Data Point 2: High-Level Control of Graph Traversal
The SQL language is purely declarative, meaning users ask questions without worrying how the database software processes the queries. This relieves the user from coding a high-performance algorithm to perform their task. The same fashion can be applied to designing an elegant graph query language. For simple queries, it can be declarative, such as a pattern match query.
Data Point 3: Fine Control of Graph Traversal
In addition to high-level queries, we see large demand for coding sophisticated iterative graph mining algorithms and traversal algorithms, where they want to traverse the graph data, add tags and side effects (runtime attributes), with iterative updates until a final query result is computed.
For example, consider algorithms for collaborative filtering recommendation, PageRank, community detection, label propagation, similarity-based ranking, etc. Based on field experience, customers come to graph management to design and execute complex algorithms that SQL cannot solve. Therefore, fine control of both the graph query and the graph model’s elements – vertex and edge instances – is a must for a standard graph query language.
Data Point 4: Built-in Parallel Semantics to Guarantee High Performance
Graph algorithms are expensive, as each hop could potentially increase the data complexity exponentially. Let’s consider how: as we start from one vertex, the first hop can yield n neighbors, the next hop on the graph from the n immediate neighbors can yield n² more neighbors, and so on. As a result, each traversal step in the graph should have built-in parallel processing semantics to ensure high performance.
Data Point 5: A Highly Expressive Loading Language
The world is a graph. Ingesting data silos into a central graph schema needs an expressive and flexible schema-mapping loading language. Otherwise, even integrating a couple of data sources into the logical graph schema will be a daunting task. A comprehensive graph language needs to include an easy-to-use loading functionality to help onboard heterogeneous data quickly. This is one of the highest priority requirements for a graph query language and associated system.
Data Point 6: Data Security and Privacy
Enterprise customers are keen on facilitating their own collaboration with graph data. On one hand, they want a graph model that can share selected parts of the data among multiple departments and even among partners. At the same time, they also want to keep certain sensitive data private and accessible only by specific roles, departments and partners, based on their business needs. A MultiGraph with a role-based security model is required for a successful graph query language in the real world for large enterprises.
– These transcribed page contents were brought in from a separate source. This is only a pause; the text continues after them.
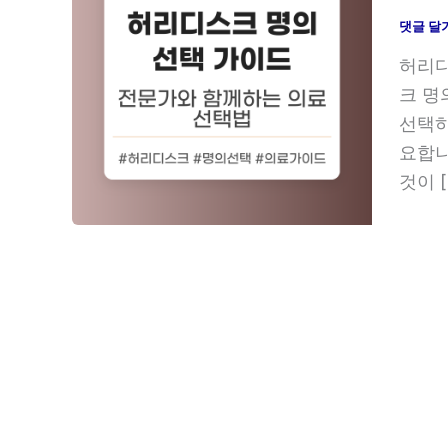
댓글 달
허리디
크 명
선택하
요합니
것이 [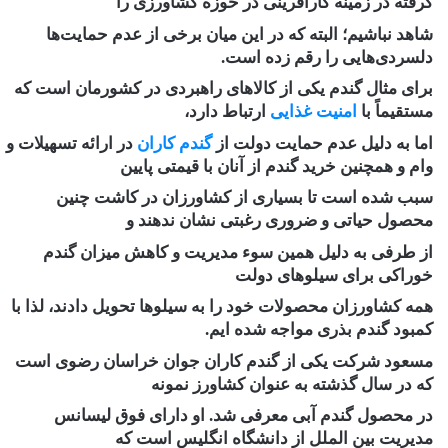
گرفته در زمینه کارآفرینی در حوزه کشاورزی را
شاهد نباشیم؛ البته که در این میان برخی از عدم حمایت‌ها
دلسردی‌هایی را رقم زده است.
برای مثال گندم یکی از کالا‌های راهبردی در کشورمان است که
مستقیماً با
امنیت غذایی
ارتباط دارد،
اما به دلیل
عدم حمایت دولت از
گندم کاران
در ارائه تسهیلات و
وام و همچنین خرید گندم از آنان با قیمتی پایین
سبب شده است تا بسیاری از کشاورزان در کاشت چنین
محصول حیاتی و ضروری رغبتی نشان ندهند و
از طرفی به دلیل همین سوء مدیریت و کاهش میزان گندم
خوراکی برای سیلو‌های دولت
همه کشاورزان محصولات خود را به سیلو‌ها تحویل دادند، لذا با
کمبود گندم بذری مواجه شده ایم.
مسعود شرکت یکی از گندم کاران جوان خراسان رضوی است
که در سال گذشته به عنوان کشاورز نمونه
در محصول گندم آبی معرفی شد. او دارای فوق لیسانس
مدیریت بین الملل از دانشگاه انگلیس است که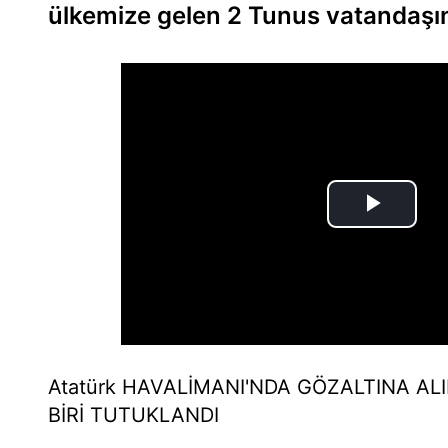
ülkemize gelen 2 Tunus vatandaşını
Atatürk HAVALİMANI'NDA GÖZALTINA A
BİRİ TUTUKLANDI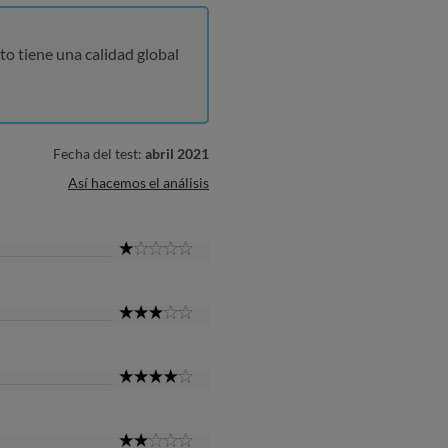
to tiene una calidad global
Fecha del test:
abril 2021
Así hacemos el análisis
1
Star
3
Star
4
Star
2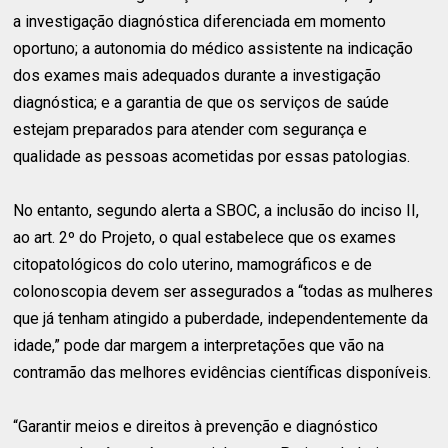
a investigação diagnóstica diferenciada em momento
oportuno; a autonomia do médico assistente na indicação
dos exames mais adequados durante a investigação
diagnóstica; e a garantia de que os serviços de saúde
estejam preparados para atender com segurança e
qualidade as pessoas acometidas por essas patologias.
No entanto, segundo alerta a SBOC, a inclusão do inciso II,
ao art. 2º do Projeto, o qual estabelece que os exames
citopatológicos do colo uterino, mamográficos e de
colonoscopia devem ser assegurados a “todas as mulheres
que já tenham atingido a puberdade, independentemente da
idade,” pode dar margem a interpretações que vão na
contramão das melhores evidências científicas disponíveis.
“Garantir meios e direitos à prevenção e diagnóstico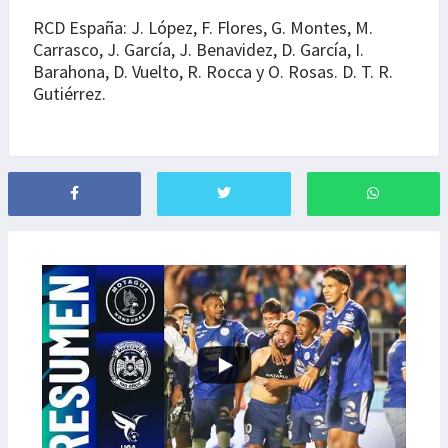
RCD España: J. López, F. Flores, G. Montes, M.
Carrasco, J. García, J. Benavidez, D. García, I.
Barahona, D. Vuelto, R. Rocca y O. Rosas. D. T. R.
Gutiérrez.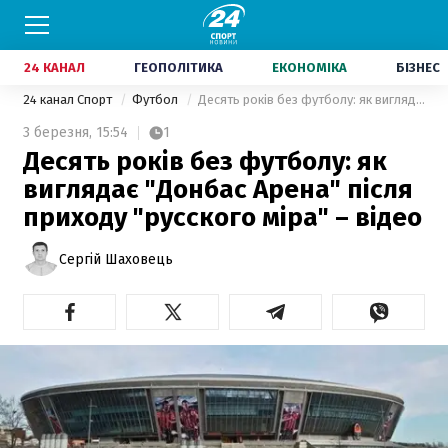
24 КАНАЛ
ГЕОПОЛІТИКА
ЕКОНОМІКА
БІЗНЕС
24 канал Спорт
Футбол
Десять років без футболу: як виглядає "Донбас Арена" після приходу "русского міра" – відео
3 березня,
15:54
1
Десять років без футболу: як
виглядає "Донбас Арена" після
приходу "русского міра" – відео
Сергій Шаховець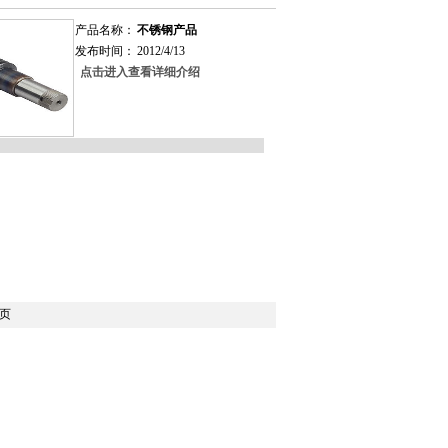
产品名称：
不锈钢产品
发布时间：
2012/4/13
点击进入查看详细介绍
 末 页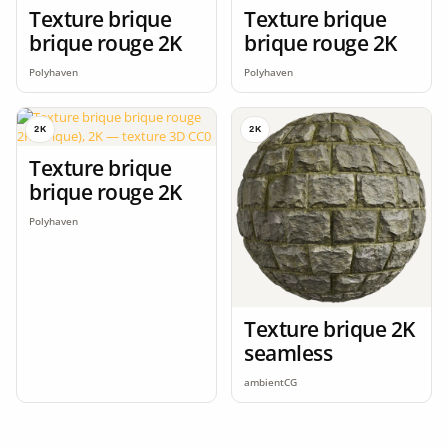
Texture brique
Texture brique
brique rouge 2K
brique rouge 2K
Polyhaven
Polyhaven
2K
2K
Texture brique
brique rouge 2K
Polyhaven
Texture brique 2K
seamless
ambientCG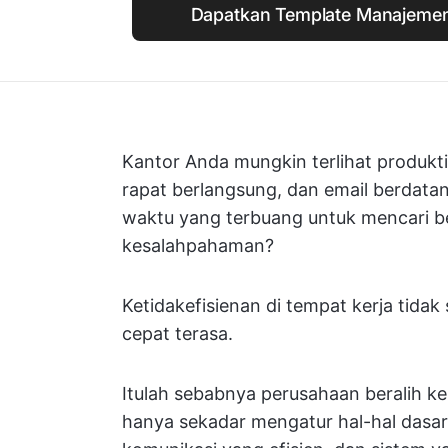
Dapatkan Template Manajemen 
Kantor Anda mungkin terlihat produkt
rapat berlangsung, dan email berdatan
waktu yang terbuang untuk mencari be
kesalahpahaman?
Ketidakefisienan di tempat kerja tidak 
cepat terasa.
Itulah sebabnya perusahaan beralih k
hanya sekadar mengatur hal-hal dasar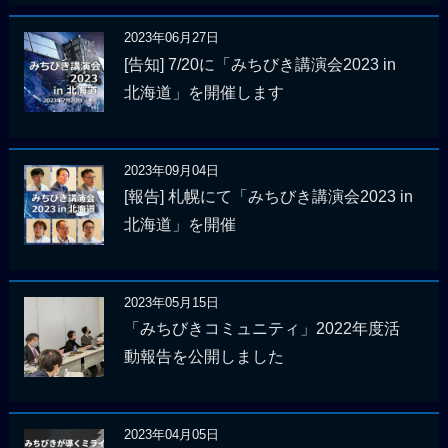
2023年06月27日
[告知] 7/20に「みちびき講演会2023 in
北海道」を開催します
2023年09月04日
[報告] 札幌にて「みちびき講演会2023 in
北海道」を開催
2023年05月15日
「みちびきコミュニティ」2022年度活
動報告を公開しました
2023年04月05日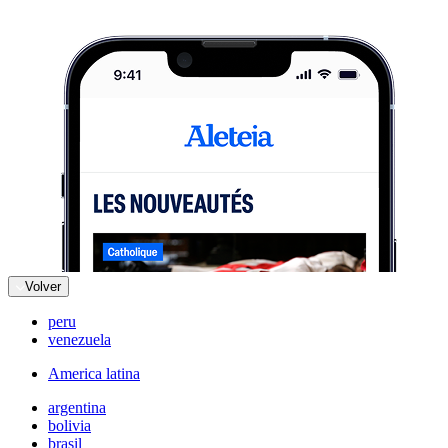
Volver
peru
venezuela
America latina
argentina
bolivia
brasil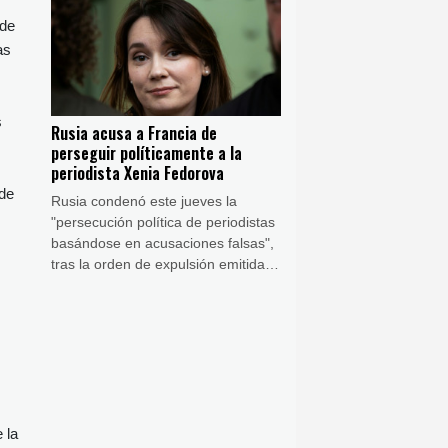
centrales eléctricas, según
 de
informaron dos funcionarios a la
as
AFP.
s
Rusia acusa a Francia de
perseguir políticamente a la
periodista Xenia Fedorova
 de
Rusia condenó este jueves la
"persecución política de periodistas
basándose en acusaciones falsas",
tras la orden de expulsión emitida
por Francia contra la prorrusa Xenia
Fedorova.
 la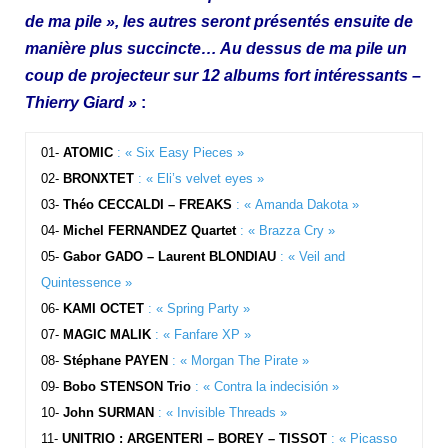
de ma pile », l
es autres seront présentés ensuite de
manière plus succincte…
Au dessus de ma pile un
coup de projecteur sur 12 albums fort intéressants
–
Thierry Giard »
:
01-
ATOMIC
: « Six Easy Pieces »
02-
BRONXTET
: « Eli’s velvet eyes »
03-
Théo CECCALDI – FREAKS
: « Amanda Dakota »
04-
Michel FERNANDEZ Quartet
: « Brazza Cry »
05-
Gabor GADO – Laurent BLONDIAU
: « Veil and
Quintessence »
06-
KAMI OCTET
: « Spring Party »
07-
MAGIC MALIK
: « Fanfare XP »
08-
Stéphane PAYEN
: « Morgan The Pirate »
09-
Bobo STENSON Trio
: « Contra la indecisión »
10-
John SURMAN
: « Invisible Threads »
11-
UNITRIO : ARGENTERI – BOREY – TISSOT
: « Picasso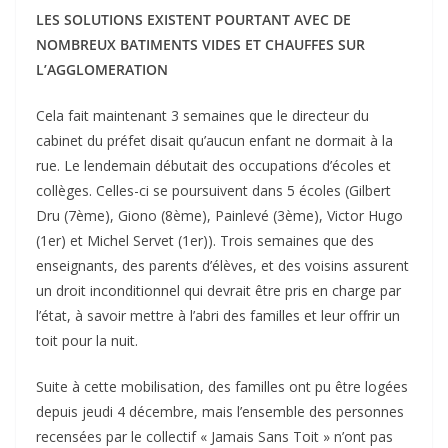
LES SOLUTIONS EXISTENT POURTANT AVEC DE
NOMBREUX BATIMENTS VIDES ET CHAUFFES SUR
L’AGGLOMERATION
Cela fait maintenant 3 semaines que le directeur du
cabinet du préfet disait qu’aucun enfant ne dormait à la
rue. Le lendemain débutait des occupations d’écoles et
collèges. Celles-ci se poursuivent dans 5 écoles (Gilbert
Dru (7ème), Giono (8ème), Painlevé (3ème), Victor Hugo
(1er) et Michel Servet (1er)). Trois semaines que des
enseignants, des parents d’élèves, et des voisins assurent
un droit inconditionnel qui devrait être pris en charge par
l’état, à savoir mettre à l’abri des familles et leur offrir un
toit pour la nuit.
Suite à cette mobilisation, des familles ont pu être logées
depuis jeudi 4 décembre, mais l’ensemble des personnes
recensées par le collectif « Jamais Sans Toit » n’ont pas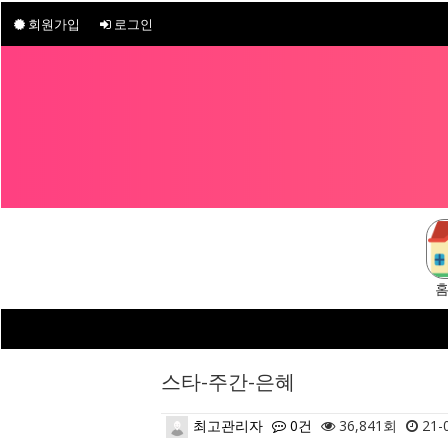
회원가입
로그인
스타-주간-은혜
최고관리자
0건
36,841회
21-0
Data Point 7: Support For Queries Calling Queries (recursively)
This is a less obvious requirement in terms of implementing a graph-based solution that generates business value. Quite often, customers want to ask the same query for all vertices in the graph, the so-called batch processing. For example, for a product recommendation problem, they want to find recommendations for each and every customer. To write a batch query like this in one graph query is much harder than writing a single customer recommendation query, because the data structures and algorithmic flow are much more complex. To solve this problem, a query-calling-query feature comes to rescue.
Data Point 8: SQL User-Friendly
As we work in the field, we see that most customers have SQL developers. The graph query language, therefore, should stay close to SQL syntax and concepts as much as possible so that relational SQL developers can learn and implement graph applications with minimal ramp-up time.